**What you have to do:** Would you print the lines below exactly, beginning at the line that has "②　期首翌日（4/2）起算 →" and stopping after the line that has "Ist mein Umzugsgut versichert?"? Only those lines, and no pictures.

**Data to process:**
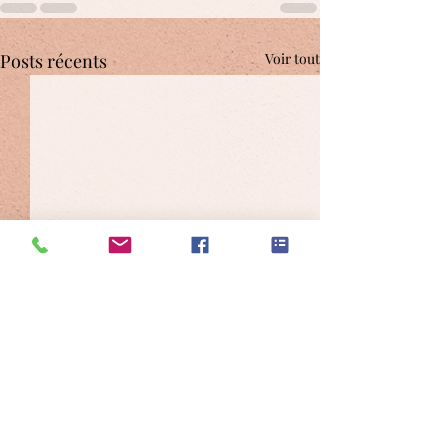
Posts récents
Voir tout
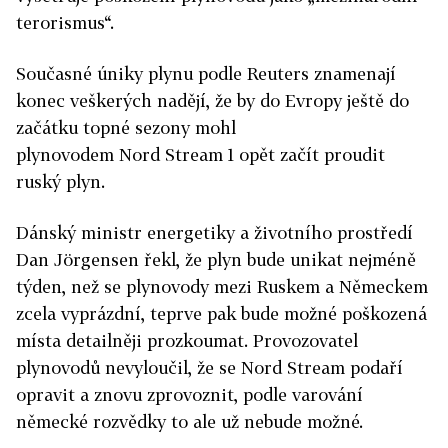
terorismus“.
Současné úniky plynu podle Reuters znamenají
konec veškerých nadějí, že by do Evropy ještě do
začátku topné sezony mohl
plynovodem
Nord
Stream
1 opět začít proudit
ruský plyn.
Dánský ministr energetiky a životního prostředí
Dan Jörgensen řekl, že plyn bude unikat nejméně
týden, než se plynovody mezi Ruskem a Německem
zcela vyprázdní, teprve pak bude možné poškozená
místa detailněji prozkoumat. Provozovatel
plynovodů nevyloučil, že se Nord Stream podaří
opravit a znovu zprovoznit, podle varování
německé rozvědky to ale už nebude možné.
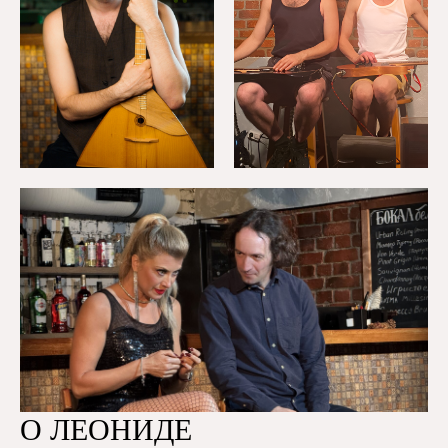
О ЛЕОНИДЕ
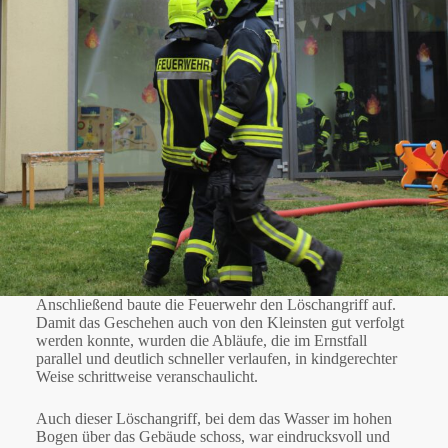
Anschließend baute die Feuerwehr den Löschangriff auf.
Damit das Geschehen auch von den Kleinsten gut verfolgt
werden konnte, wurden die Abläufe, die im Ernstfall
parallel und deutlich schneller verlaufen, in kindgerechter
Weise schrittweise veranschaulicht.
Auch dieser Löschangriff, bei dem das Wasser im hohen
Bogen über das Gebäude schoss, war eindrucksvoll und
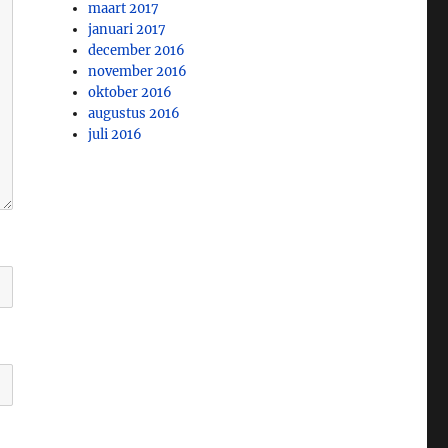
maart 2017
januari 2017
december 2016
november 2016
oktober 2016
augustus 2016
juli 2016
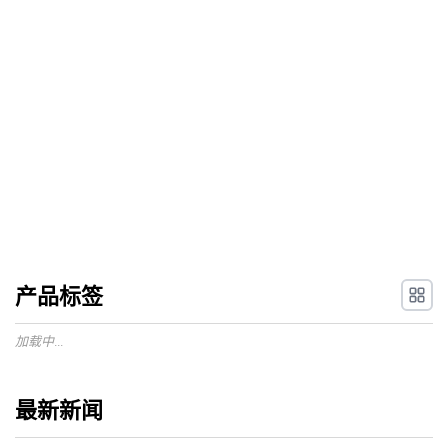
产品标签
加载中...
最新新闻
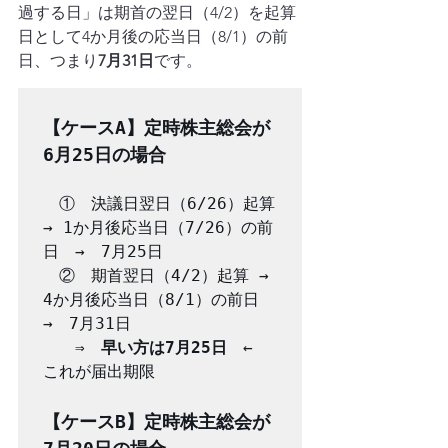
過する日」は期首の翌日（4/2）を起算
日として4か月後の応当日（8/1）の前
日、つまり
7月31日
です。
【ケースA】定時株主総会が
6月25日の場合
①　決議日翌日（6/26）起算 
→ 1か月後応当日（7/26）の前
日　→　7月25日

　②　期首翌日（4/2）起算 → 
4か月後応当日（8/1）の前日　
→　7月31日

　　⇒　
早い方は7月25日
　← 
これが届出期限
【ケースB】定時株主総会が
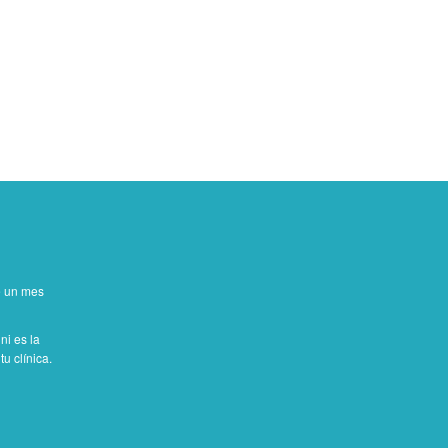
de un mes
ni es la
u clínica.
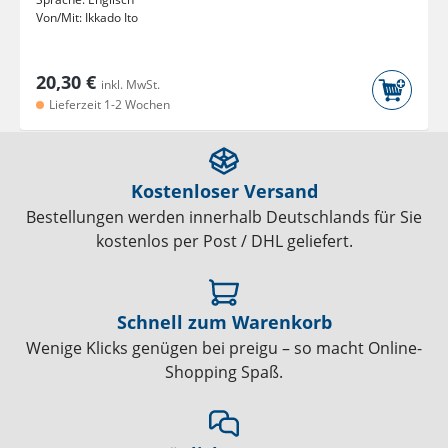
Von/Mit:
Ikkado Ito
20,30 €
inkl. MwSt.
Lieferzeit 1-2 Wochen
Kostenloser Versand
Bestellungen werden innerhalb Deutschlands für Sie
kostenlos per Post / DHL geliefert.
Schnell zum Warenkorb
Wenige Klicks genügen bei preigu – so macht Online-
Shopping Spaß.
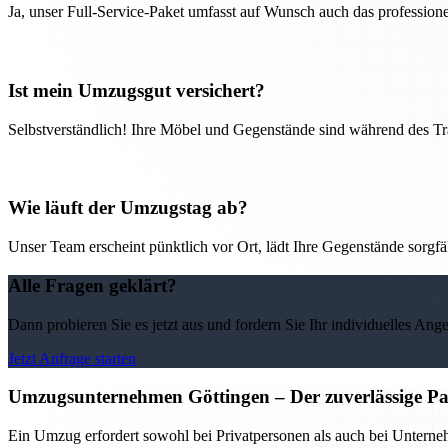
Ja, unser Full-Service-Paket umfasst auf Wunsch auch das professio
Ist mein Umzugsgut versichert?
Selbstverständlich! Ihre Möbel und Gegenstände sind während des Tra
Wie läuft der Umzugstag ab?
Unser Team erscheint pünktlich vor Ort, lädt Ihre Gegenstände sorgfälti
Alle Fragen geklärt?
Dann probieren Sie es jetzt aus und fordern Sie Ihr individuelles Ang
Jetzt Anfrage starten
Umzugsunternehmen Göttingen – Der zuverlässige Pa
Ein Umzug erfordert sowohl bei Privatpersonen als auch bei Untern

**Reply:**
　②　期首翌日（4/2）起算 → 
4か月後応当日（8/1）の前日　
→　7月31日

　　⇒　
早い方は7月25日
　← 
これが届出期限
【ケースB】定時株主総会が
de un mes
ni es la
u clínica.
Von/Mit:
Ikkado Ito
20,30 €
inkl. MwSt.
Lieferzeit 1-2 Wochen
Kostenloser Versand
Bestellungen werden innerhalb Deutschlands für Sie
kostenlos per Post / DHL geliefert.
Schnell zum Warenkorb
Wenige Klicks genügen bei preigu – so macht Online-
Shopping Spaß.
Ja, unser Full-Service-Paket umfasst auf Wunsch auch das professio
Ist mein Umzugsgut versichert?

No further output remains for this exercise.